The Shubrick was recommissioned on 18 December 1939 as part of the expansion of the US Navy after the outbreak of war in Europe. She underwent a refit at Mare Island from 26 February to 16 March 1940 and then moved to the Atlantic. She served with the West Gulf Patrol from 13-22 May and in the Caribbean until the end of June. From 2 July-30 August 1941 she was used to train Naval Reservists from Miami, Boston and New York.

She was then chosen as one of the fifty destroyers that went to Britain under the terms of the Destroyers for Bases deal. After temporary repairs at New York and Norfolk she  departed for Halifax. She arrived there on 21 November, and on 26 November was decommissioned from the US Navy and into the Royal Navy, where she became HMS Ripley

As HMS Ripley

The Ripley arrived in British waters in mid December 1940, along with the Rockingham, Stanley and Roxborough.

In January 1942 the Ripley was modified for service as a convoy escort. This included removing her mainmast, shortening the foremast, reducing the size of the aft three funnels, removing the aft 3in and 4in guns and fitting a British 12-pounder HA gun, removing the aft torpedo tubes, adding British depth charge throwers and installing ASDIC.

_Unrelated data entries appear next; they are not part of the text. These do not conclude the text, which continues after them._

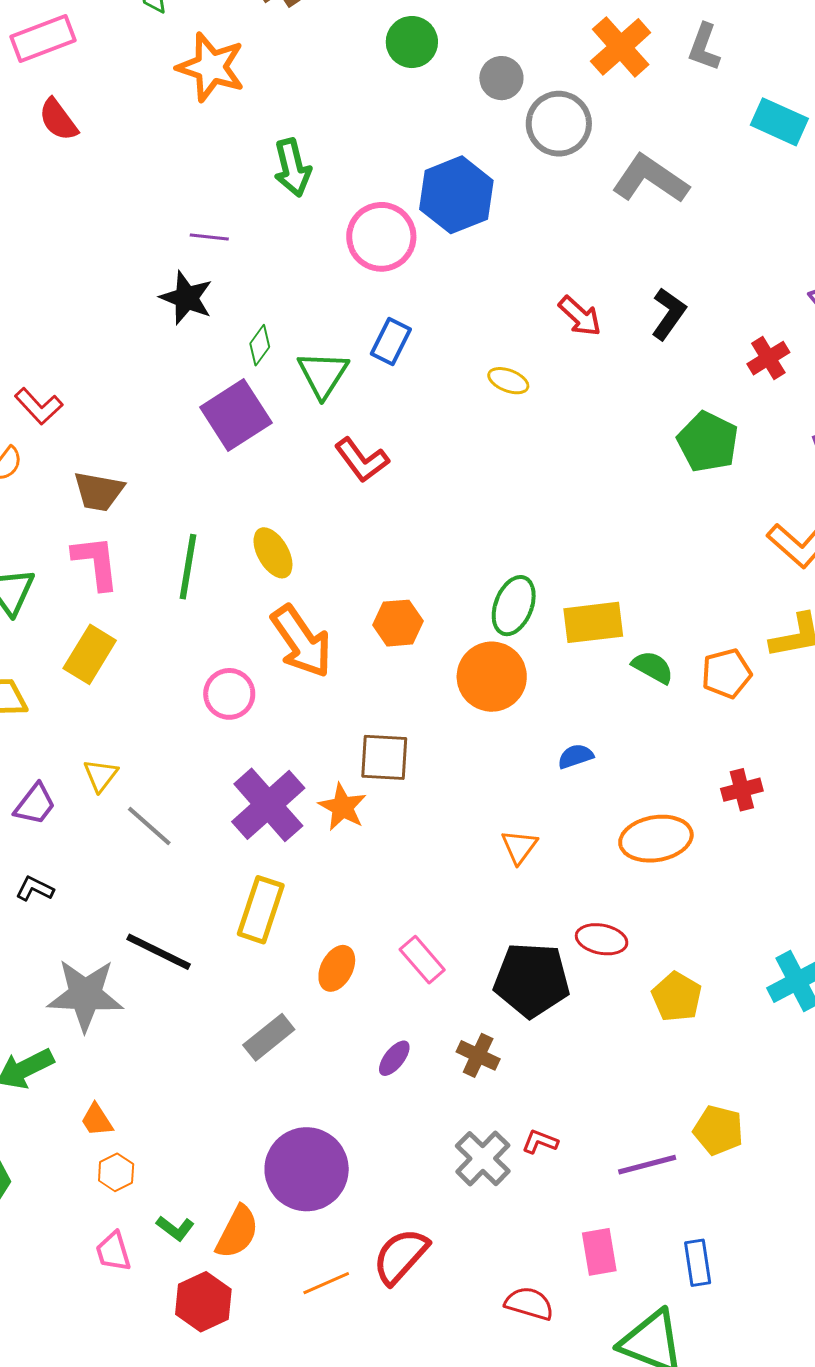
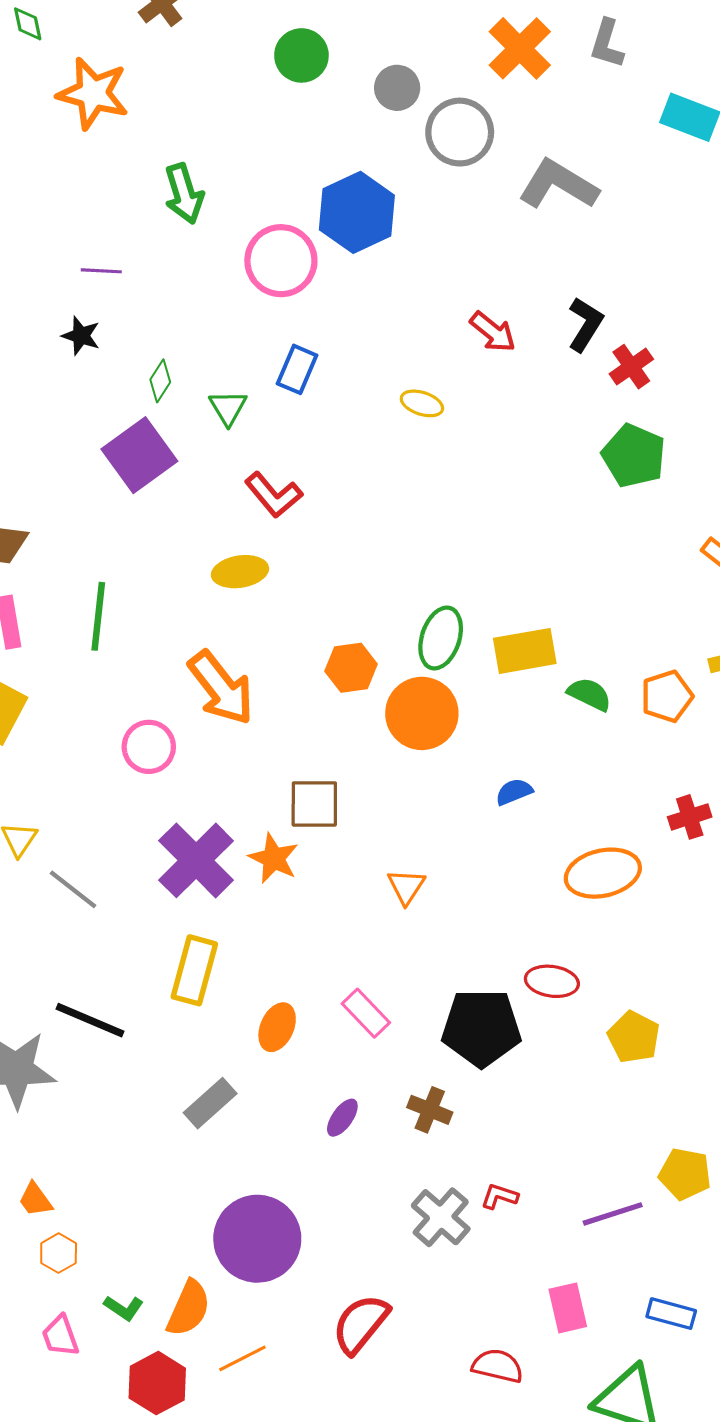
black star: (186, 298) -> (81, 336), size x0.7
red cross: (768, 358) -> (631, 367), moved
green triangle: (323, 374) -> (228, 408), size x0.7
yellow ellipse: (273, 553) -> (240, 572), moved, turned -66
orange hexagon: (398, 623) -> (351, 668), moved
orange triangle: (519, 847) -> (406, 886), moved
blue rectangle: (698, 1263) -> (671, 1314), turned -63
orange line: (326, 1283) -> (242, 1358), moved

In February she was allocated to the 5th Escort Group, but on 13 February she collided with HMS Burwell and a trawler and needed repairs that lasted into March. Once the repairs were complete she began a period of convoy escort duties which lasted until July. There was one interruption in May when she was detached to join the Home Fleet during the search for the Bismarck.

In August 1941 she served as one of the guard ships during the Argentia Bay meeting between Churchill and Roosevelt on the battleship Prince of Wales. She then escorted a military convoy back to the Clyde, before being chosen for a refit. However on 4 September, on the way north to Middlesborough for the refit, she ran aground off Flamborough Head in a fog. As a result she had to return to Grimsby for repairs, before she could complete the move to Middlesborough.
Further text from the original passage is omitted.